E mesmo assim… apesar de ter se libertado do que muitas mulheres mo-
dernas considerariam tirania masculina ultrapassada, quem era atualmente
mais feliz, mãe ou filha? Grania suspirou com tristeza enquanto colocava
leite no chá da mãe. Sabia a resposta.
– Pronto, mãe. Quer biscoito?
Grania pôs a lata de biscoitos diante de Kathleen e a abriu. Como sempre,
o recipiente estava cheio até a boca com biscoitos recheados de creme, de
chocolate e amanteigados. Mais uma relíquia da infância que provocaria
em suas contemporâneas de Nova York, tão preocupadas com a silhueta, o
mesmo horror que uma pequena bomba nuclear.

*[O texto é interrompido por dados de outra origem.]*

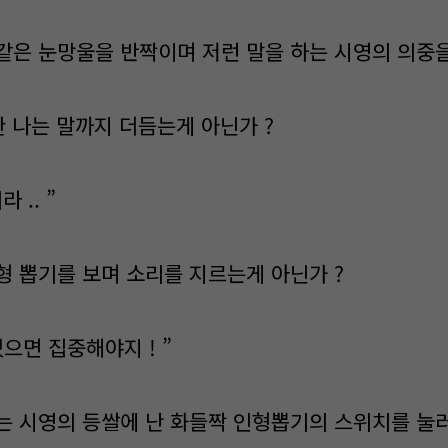
같은 눈망울을 반짝이며 저런 말을 하는 시영의 의중을
한 나는 말까지 더듬는게 아닌가 ?
 .. ”
형 뽑기를 보며 소리를 지르는게 아닌가 ?
었으면 집중해야지 ! ”
는 시영의 등쌀에 난 화들짝 인형뽑기의 스위치를 눌러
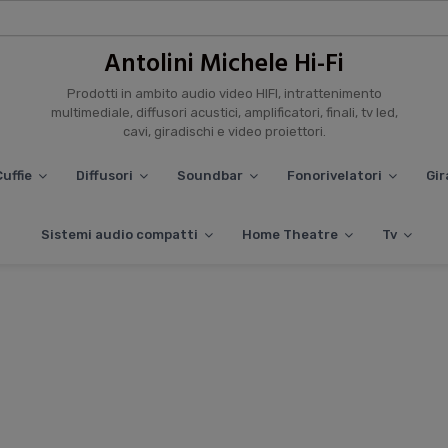
Antolini Michele Hi-Fi
Prodotti in ambito audio video HIFI, intrattenimento
multimediale, diffusori acustici, amplificatori, finali, tv led,
cavi, giradischi e video proiettori.
uffie
Diffusori
Soundbar
Fonorivelatori
Gir
Sistemi audio compatti
Home Theatre
Tv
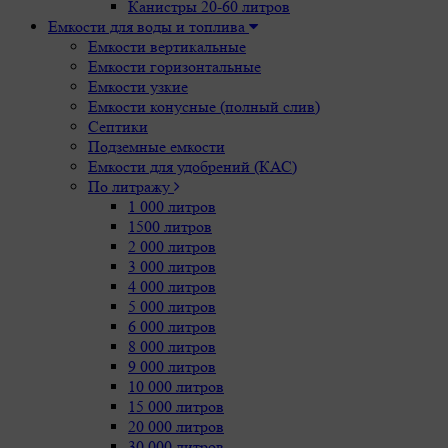
Канистры 20-60 литров
Емкости для воды и топлива
Емкости вертикальные
Емкости горизонтальные
Емкости узкие
Емкости конусные (полный слив)
Септики
Подземные емкости
Емкости для удобрений (КАС)
По литражу
1 000 литров
1500 литров
2 000 литров
3 000 литров
4 000 литров
5 000 литров
6 000 литров
8 000 литров
9 000 литров
10 000 литров
15 000 литров
20 000 литров
30 000 литров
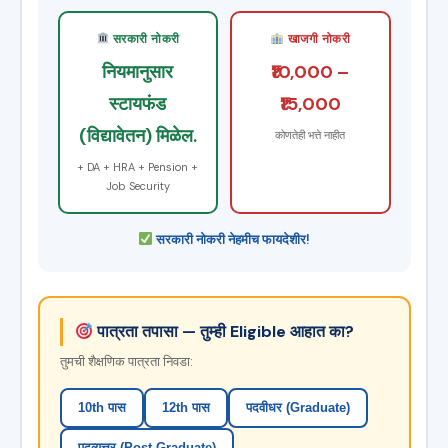
सरकारी नोकरी
खाजगी नोकरी
नियमानुसार
₹10,000 –
स्टायफंड
₹15,000
(विद्यावेतन) मिळेल.
कोणतेही भत्ते नाहीत
+ DA + HRA + Pension +
Job Security
सरकारी नोकरी नेहमीच फायदेशीर!
पात्रता तपासा — तुम्ही Eligible आहात का?
तुमची शैक्षणिक पात्रता निवडा:
10th पास
12th पास
पदवीधर (Graduate)
पदव्युत्तर (Post Graduate)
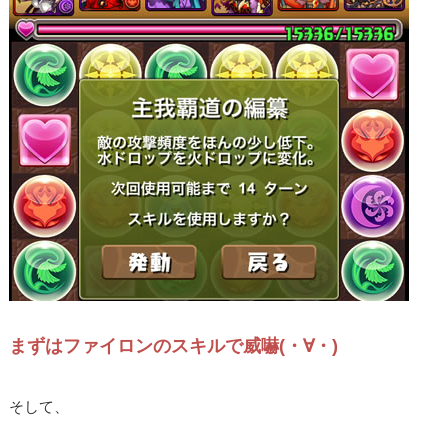
まずはファイロンのスキルで威嚇(・∀・)
そして、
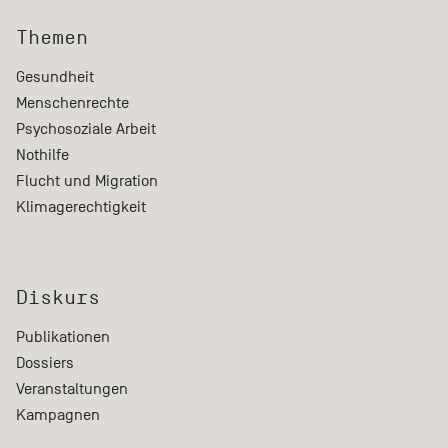
Themen
Gesundheit
Menschenrechte
Psychosoziale Arbeit
Nothilfe
Flucht und Migration
Klimagerechtigkeit
Diskurs
Publikationen
Dossiers
Veranstaltungen
Kampagnen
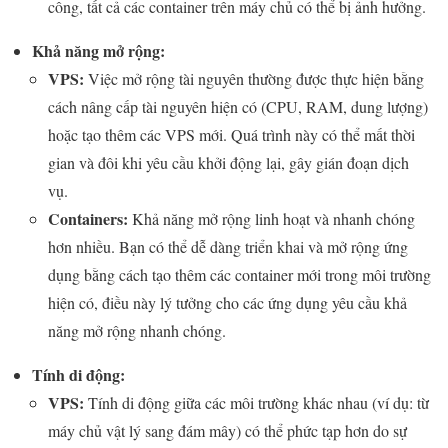
công, tất cả các container trên máy chủ có thể bị ảnh hưởng.
Khả năng mở rộng:
VPS:
Việc mở rộng tài nguyên thường được thực hiện bằng
cách nâng cấp tài nguyên hiện có (CPU, RAM, dung lượng)
hoặc tạo thêm các VPS mới. Quá trình này có thể mất thời
gian và đôi khi yêu cầu khởi động lại, gây gián đoạn dịch
vụ.
Containers:
Khả năng mở rộng linh hoạt và nhanh chóng
hơn nhiều. Bạn có thể dễ dàng triển khai và mở rộng ứng
dụng bằng cách tạo thêm các container mới trong môi trường
hiện có, điều này lý tưởng cho các ứng dụng yêu cầu khả
năng mở rộng nhanh chóng.
Tính di động:
VPS:
Tính di động giữa các môi trường khác nhau (ví dụ: từ
máy chủ vật lý sang đám mây) có thể phức tạp hơn do sự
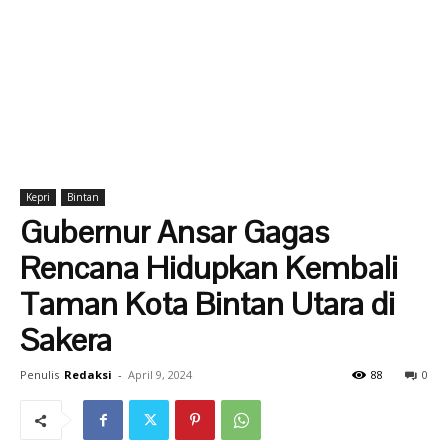
Kepri
Bintan
Gubernur Ansar Gagas
Rencana Hidupkan Kembali
Taman Kota Bintan Utara di
Sakera
Penulis
Redaksi
-
April 9, 2024
88
0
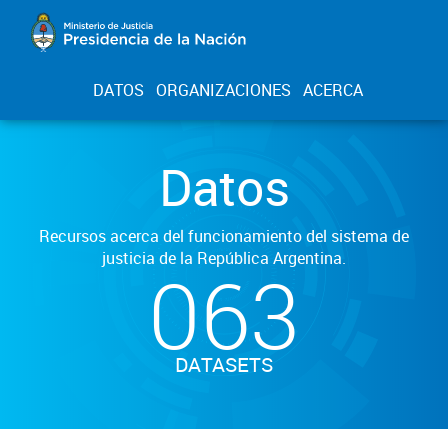
DATOS
ORGANIZACIONES
ACERCA
Datos
Recursos acerca del funcionamiento del sistema de
justicia de la República Argentina.
063
DATASETS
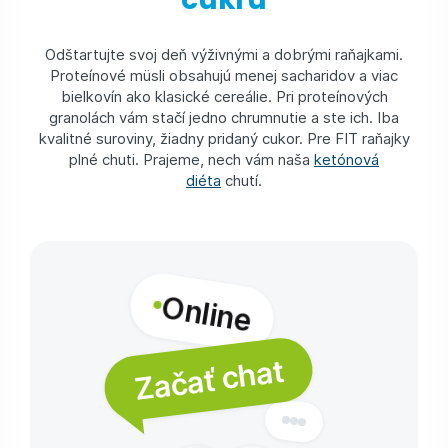
Odštartujte svoj deň výživnými a dobrými raňajkami.
Proteínové müsli obsahujú menej sacharidov a viac
bielkovín ako klasické cereálie. Pri proteínových
granolách vám stačí jedno chrumnutie a ste ich. Iba
kvalitné suroviny, žiadny pridaný cukor. Pre FIT raňajky
plné chuti. Prajeme, nech vám naša
ketónová
diéta
chutí.
Online
Začať chat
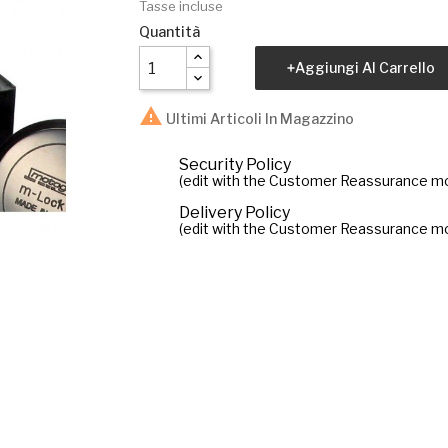
Tasse incluse
Quantità
Aggiungi Al Carrello

Ultimi Articoli In Magazzino
Security Policy
(edit with the Customer Reassurance m
Delivery Policy
(edit with the Customer Reassurance m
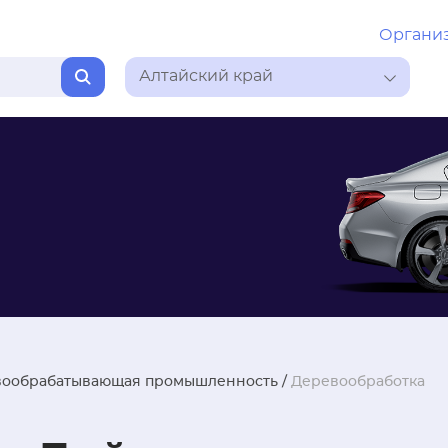
Органи
Алтайский край
ообрабатывающая промышленность
/
Деревообработка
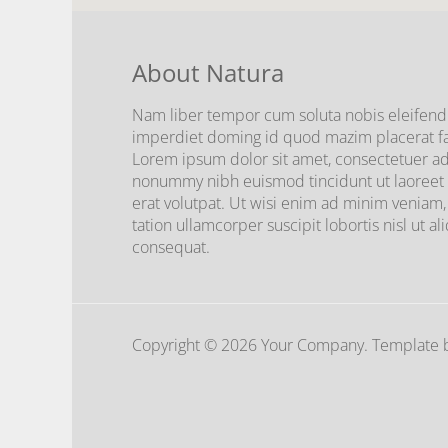
About Natura
Nam liber tempor cum soluta nobis eleifend 
imperdiet doming id quod mazim placerat f
Lorem ipsum dolor sit amet, consectetuer adi
nonummy nibh euismod tincidunt ut laoreet
erat volutpat. Ut wisi enim ad minim veniam,
tation ullamcorper suscipit lobortis nisl ut
consequat.
Copyright © 2026 Your Company. Template b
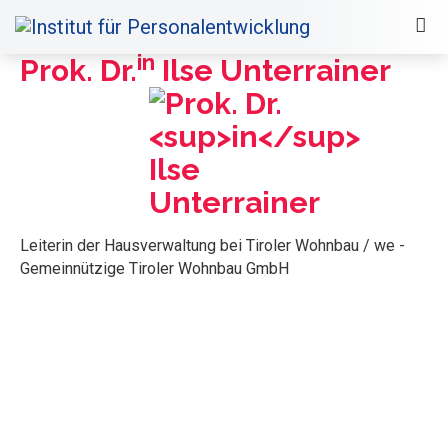
in
Prok. Dr.
Ilse Unterrainer
Leiterin der Hausverwaltung bei Tiroler Wohnbau / we -
Gemeinnützige Tiroler Wohnbau GmbH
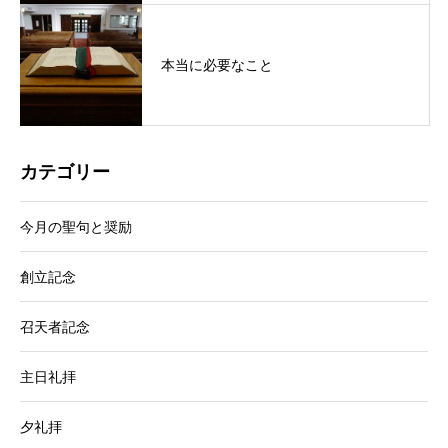
本当に必要なこと
カテゴリー
今月の聖句と奨励
創立記念
召天者記念
主日礼拝
夕礼拝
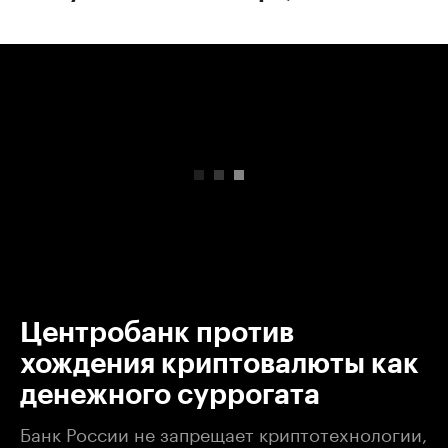
00:00
/
00:00
Центробанк против
хождения криптовалюты как
денежного суррогата
Банк России не запрещает криптотехнологии,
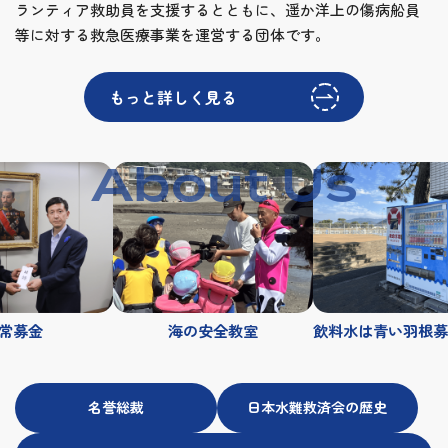
ランティア救助員を支援するとともに、遥か洋上の傷病船員
等に対する救急医療事業を運営する団体です。
もっと詳しく見る
About Us
海の安全教室
飲料水は青い羽根募金支援自動販売機から!!
海の安
名誉総裁
日本水難救済会の歴史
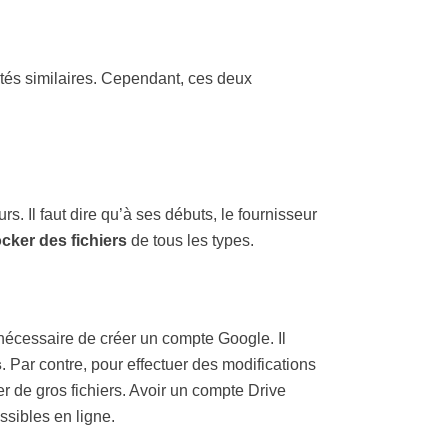
ités similaires. Cependant, ces deux
. Il faut dire qu’à ses débuts, le fournisseur
ocker des fichiers
de tous les types.
s nécessaire de créer un compte Google. Il
s
. Par contre, pour effectuer des modifications
 de gros fichiers. Avoir un compte Drive
ssibles en ligne.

Kathleen pegou dois biscoitos e disse:
– Vamos, pega um também para me acompanhar. O que você come não
dá para sustentar nem um camundongo.
Grania obedeceu e mordiscou um biscoito enquanto pensava que, desde
que chegara à casa dos pais, dez dias antes, vivia empanturrada com a gene-
rosa comida caseira da mãe. Mesmo assim, podia dizer que tinha o apetite
mais saudável de todas as mulheres que conhecia em Nova York. E que de
fato usava seu forno com a finalidade para a qual ele fora projetado, e não
como um lugar para guardar louça.
– Caminhar arejou um pouco a sua mente, foi? – comentou Kathleen,
devorando um terceiro biscoito. – Sempre que tenho um problema, saio
para caminhar e volto com a solução.
– Na verdade… – Grania tomou um gole de chá. – Mãe, eu vi uma coisa
estranha. Uma menina pequena, devia ter 8 ou 9 anos, só de camisola, bem
na beira do penhasco. Tinha um cabelo ruivo lindo, cachea­ do… parecia
sonâmbula, porque se virou para mim quando cheguei perto e os olhos
estavam… – Ela procurou pela palavra certa. – … vazios. Como se ela não
estivesse me vendo. Então pareceu acordar e fugiu feito um coelho assustado
pela trilha do penhasco. Sabe quem pode ser?
Grania viu a cor se esvair do rosto da mãe.